Meeting of the Parliament 23 April 2015
I will speak specifically about section 68 of the bill, which will introduce a licensing regime for sexual entertainment venues such as lap-dancing clubs. I pay tribute to Sandra White for the work that she has done on the issue over the years; I am sure that she is very pleased that the bill has been introduced.
The licensing of such venues became an issue in Inverness, where the licensing committee said that it was powerless to prevent a licence from being granted to a lap-dancing club in the city, despite the violence against women partnership’s warning about the impact that such a venue would have on the area. I therefore welcome the move to empower local authorities to prevent such clubs from opening in our towns and cities.
The Scottish Government’s document, “Equally Safe: Scotland’s strategy for preventing and eradicating violence against women and girls”, recognises commercial sexual exploitation, including stripping, lap-dancing and pole dancing, as violence against women. It tells us that
“these activities have been shown to be harmful for the individual women involved and have a negative impact on the position of all women through the objectification of women’s bodies”.
It therefore seems to be a little perverse that we are licensing venues that perpetrate violence against women.
My preferred option would be that we ban all such venues from our country and seek to create an equal society in which women are valued and not sold as commodities. However, the proposed licensing regime is better than the current situation, in which licensing committees feel powerless to prevent such venues from opening. Zero Tolerance tells us that there is
“no place for a highly gendered form of sexual entertainment in Scotland.”
In its briefing, it states that these venues are places where men often seek to buy sex, which means that women are often moved from sexualised entertainment into prostitution.
Such venues also encourage gender inequality, which impacts on all women and, indeed, on our whole society. If we are to live in an equal society, we have to stop such venues operating, because they treat women as commodities to be sold for the sexual pleasure of men. They are not normal entertainment venues, and other countries have none—for example, Iceland. The countries that will not tolerate such forms of entertainment tend to give gender equality a much higher priority than those that do.
The licensing regime must be mandatory. Every venue, regardless of how often it provides adult entertainment, should be subject to the licensing regime. Local authorities must carry out equalities impact assessments on the venues before issuing licenses, taking into account the venues’ impact on the wider society in their local area. I also wish to see violence against women partnerships being statutory consultees when licences are applied for. Local communities must have a say on whether licenses should be granted, and local authorities must be allowed to have a policy of having no venues at all in their area.

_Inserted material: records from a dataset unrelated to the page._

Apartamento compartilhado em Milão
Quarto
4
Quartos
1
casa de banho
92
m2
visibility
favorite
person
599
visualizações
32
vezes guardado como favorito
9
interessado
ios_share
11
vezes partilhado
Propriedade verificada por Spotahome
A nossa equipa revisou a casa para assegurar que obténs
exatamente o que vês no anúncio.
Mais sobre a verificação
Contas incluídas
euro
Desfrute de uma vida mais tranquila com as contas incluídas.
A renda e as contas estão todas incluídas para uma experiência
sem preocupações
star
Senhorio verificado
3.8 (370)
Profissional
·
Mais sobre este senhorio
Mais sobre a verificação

Other members have talked about the bill allowing young people under the age of 18 to work in venues at times when sexual entertainment is not taking place. However, there are often in such premises pornographic images that children working there would have access to. Again, Zero Tolerance warns us of the implications of allowing young people to work in such environments and tells us that, in essence, it creates a groomers charter.
Allowing that would also normalise such entertainment and exploitation in the eyes of very young and vulnerable people working there. Young girls would also be vulnerable to being enticed to become sexual entertainers when they turn 18. Any young person working there would be at risk of developing unhealthy attitudes to sexual relationships. I believe that the bill must be amended to protect young people from the exploitative nature of those premises.
The committee received a submission from Child’s Eye Line UK regarding public display of sexualised images to children. I believe that that organisation has a point and that Cara Hilton’s point on that was well made: such images should not be on display publicly. We have the power to ban the display of cigarettes—and are proposing to do so—because they are dangerous and harmful, but so are sexualised images because they impact on gender violence and inequality. The bill provides an opportunity to ban the public display of such images, so I hope that the Government will give that due consideration.
The bill does not have a fit-and-proper-person test for licensees of sexual entertainment venues, although people who apply for liquor licences are subjected to a fit-and-proper-person test. That is surely an oversight, so I hope that the bill will be amended to change that anomaly.
Licensing must also ensure that employment law is adhered to. Women who work in sexual entertainment venues are often charged appearance fees and can be fined, meaning that they can end up earning little or nothing at all. We all agree that we should be implementing the living wage and not promoting zero-hours contracts, and that we should be protecting workers. If we allow those venues to operate, we need to make sure that they are working within the law and that the people who work in them are treated and paid properly. Again, that can be addressed through the licensing regime.
I firmly believe that sexual entertainment venues have no place in a modern equal society, and that we should be banning them rather than licensing them. However, the bill’s provisions are a step in the right direction, and I hope that all local authorities will take the opportunity to refuse all licenses for such venues in their areas.